デザイア2−2−1(ハッキング編)
ライズは、デザイアの情報バンクへのハッキングを試みていた。
それは、いかなライズといえども、困難を極める作業だった。デザイアのプロテクトは、彼女が今まで相手にしたどの機関のものよりも、遥かに強固なものだったのだ。
「どうやら、LV.3のアクセスで我慢するしかなさそうね……」
ひとりごちると、ライズは検索を開始する。
対象は、マルチナ総司令、ゲーツ副司令、そして「みずか」だった。
●マルチナ・T・ステラドヴィッチ
ロシア科学技術アカデミー会員。物理学、生物学の博士号をもつ。グランチェスタ財団の客員教授として従事、現在「デザイア」総司令として勤務。夫は故グスタフ・G・ステラドヴィッチ
「パーソナルデータはほとんど不明か……。LV.3ならこんなものね」
●ドクター・ゲーツ
コロニー「シーズウェア」出身の医学博士。生物学などの博士号も合わせ持つ。その才覚をマルチナ総司令に見込まれ、デザイアの副司令に就任する。

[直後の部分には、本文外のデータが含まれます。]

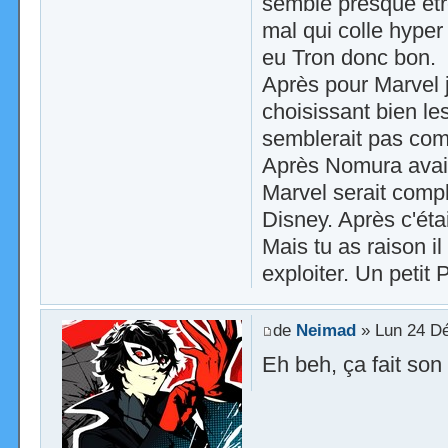
semble presque êtr
mal qui colle hyper 
eu Tron donc bon.
Après pour Marvel j
choisissant bien l
semblerait pas com
Après Nomura avait 
Marvel serait compl
Disney. Après c'éta
Mais tu as raison i
exploiter. Un petit
de
Neimad
» Lun 24 Dé
Eh beh, ça fait son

「マルチナ総司令に……?。このデータでは、あの二人の関係まではわからないわね」
●みずか
該当データなし
「やはり……あるわけないわね」
これは、予想されたことだった。まさか、「みずか」という名前だけでなんとかなるとは、ライズも思っていなかった。
だが、長森瑞佳で検索するなら、どうだろう。
LEAFによって壊滅させられた「ONE」の長森瑞佳。彼女の行方は、澪も気にしていた。

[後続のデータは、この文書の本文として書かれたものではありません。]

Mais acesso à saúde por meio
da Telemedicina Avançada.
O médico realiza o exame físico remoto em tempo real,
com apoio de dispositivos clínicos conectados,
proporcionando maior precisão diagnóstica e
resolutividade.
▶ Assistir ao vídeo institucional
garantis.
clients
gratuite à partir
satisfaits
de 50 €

「……私も、ずいぶんとお人好しになったものだわ……」
冷笑すると、ライズはコンソールを叩いた。
●長森瑞佳
該当データなし
「!?」
該当なし、とはどういうことだろう。
「抹消されているということ?誰が?なんのために?」
瑞佳のパーソナルデータを残しておくと、何か不利益があるのだろうか。
「そういえば……澪も、瑞佳のデータが消えていたようなことを言っていたわね」
何か、裏がありそうだった。引き続き、注意しておく必要があるだろう。
とりあえず、ライズの「任務」としての検索は、これで終わりだった。
だが、彼女にはもうひとり、調べておくべき人間がいる。
それは、任務ではない。
●リョウ・ミヅキ
東洋出身の傭兵。ドルファンにて多大なる戦功を挙げ、デュラン国王より外国人では初となる「聖騎士」の称号を受けABビルバインを授与されるも、同国にて試行された外国人排斥法により国外退去。その後行方をくらます。
未確認ではあるが、最近リガ・ミリティアと接触したという情報がある。
「リガ・ミリティアか……」
最近、地球圏を騒がせているゲリラ組織の名だ。まだ地球で目立った活動はないが……だとすれば、リョウは宇宙にいるのだろうか?。
「七瀬留美にビルバインを託したあと……あなたは、どこにいったの?」
ライズは、昨日の自分の行動を思い出していた。SS軍のセンチ=ベルのメンバーに、リョウのことを聞いてまわったのだ。結局、さしたる情報は得られなかったが……。
「無様だわ」
吐き捨てるように呟くライズ。
以前の自分からは、考えられない行動だった。
そんな自分が、いったいどこに行くのか。そして、何を得るのか。何を失うのか。
今のライズには、わからなかった。